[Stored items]

· · ·

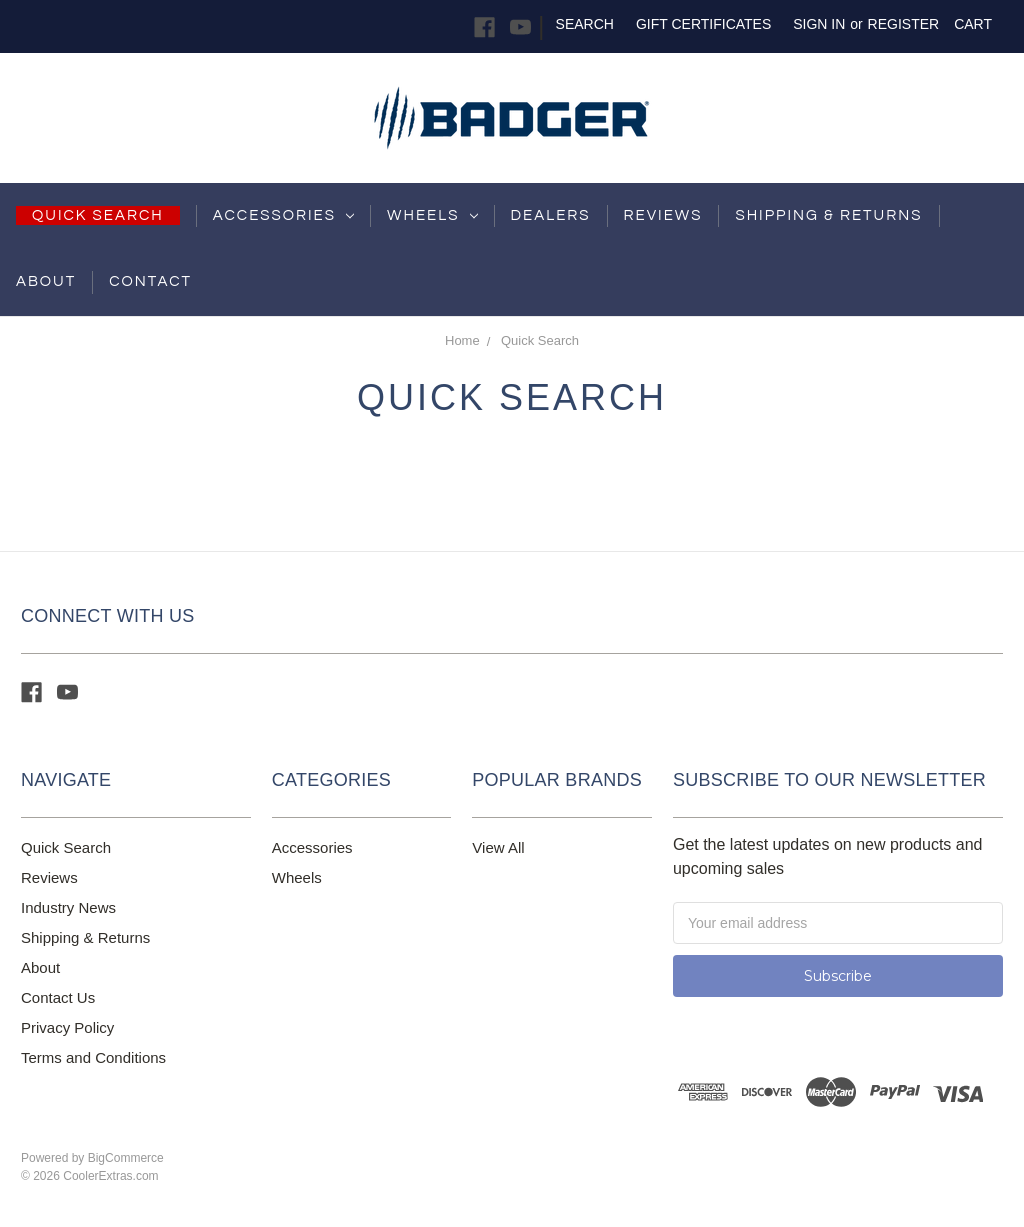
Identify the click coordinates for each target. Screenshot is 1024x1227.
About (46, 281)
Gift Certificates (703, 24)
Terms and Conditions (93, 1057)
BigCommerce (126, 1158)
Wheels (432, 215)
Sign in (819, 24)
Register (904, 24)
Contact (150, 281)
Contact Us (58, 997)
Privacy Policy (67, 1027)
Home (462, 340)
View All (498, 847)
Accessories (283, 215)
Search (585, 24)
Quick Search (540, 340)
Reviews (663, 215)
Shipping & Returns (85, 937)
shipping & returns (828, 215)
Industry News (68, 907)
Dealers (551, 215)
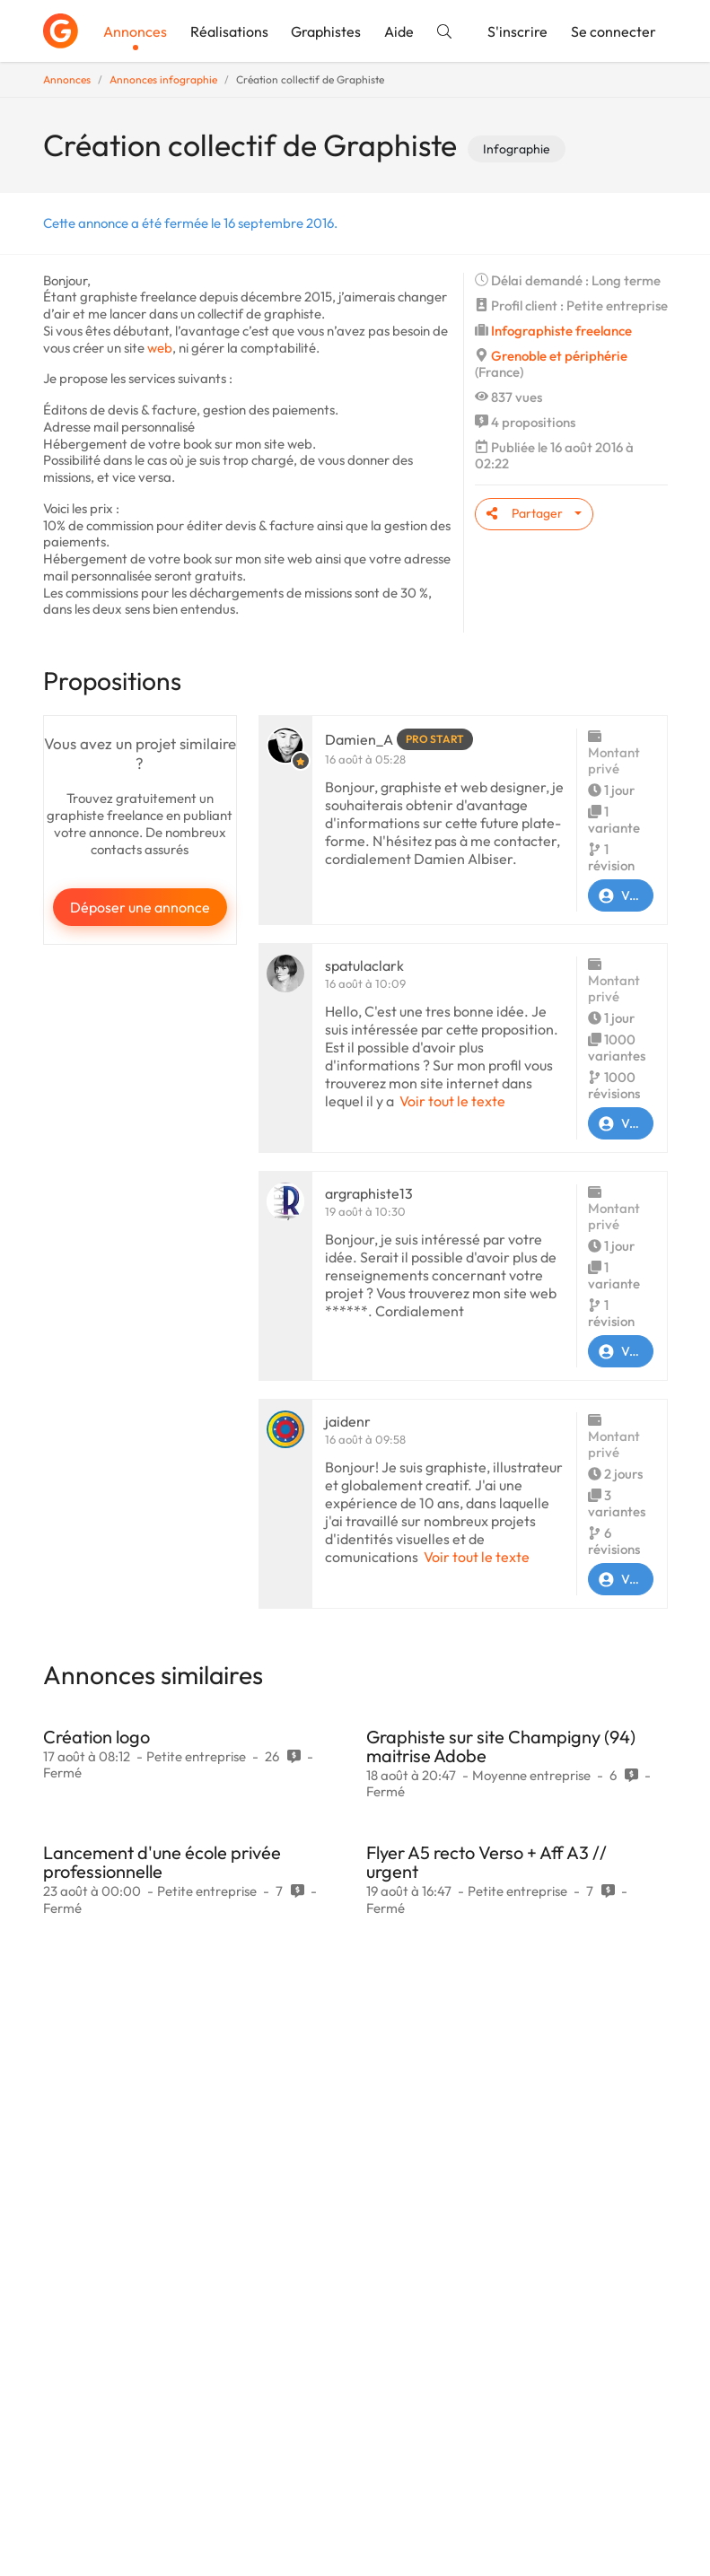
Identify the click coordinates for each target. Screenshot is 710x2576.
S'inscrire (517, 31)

· · ·

> _ASSIGNED TASK_
Without including any pictures, return every line of the records exactly.

> _RESPONSE BELOW_
Identify the click coordinates for each target. Screenshot is 1024x1227.
About (46, 281)
Gift Certificates (703, 24)
Terms and Conditions (93, 1057)
BigCommerce (126, 1158)
Wheels (432, 215)
Sign in (819, 24)
Register (904, 24)
Contact (150, 281)
Contact Us (58, 997)
Privacy Policy (67, 1027)
Home (462, 340)
View All (498, 847)
Accessories (283, 215)
Search (585, 24)
Quick Search (540, 340)
Reviews (663, 215)
Shipping & Returns (85, 937)
shipping & returns (828, 215)
Industry News (68, 907)
Dealers (551, 215)
Identify the click coordinates for each target. Screenshot is 710x2576.
S'inscrire (517, 31)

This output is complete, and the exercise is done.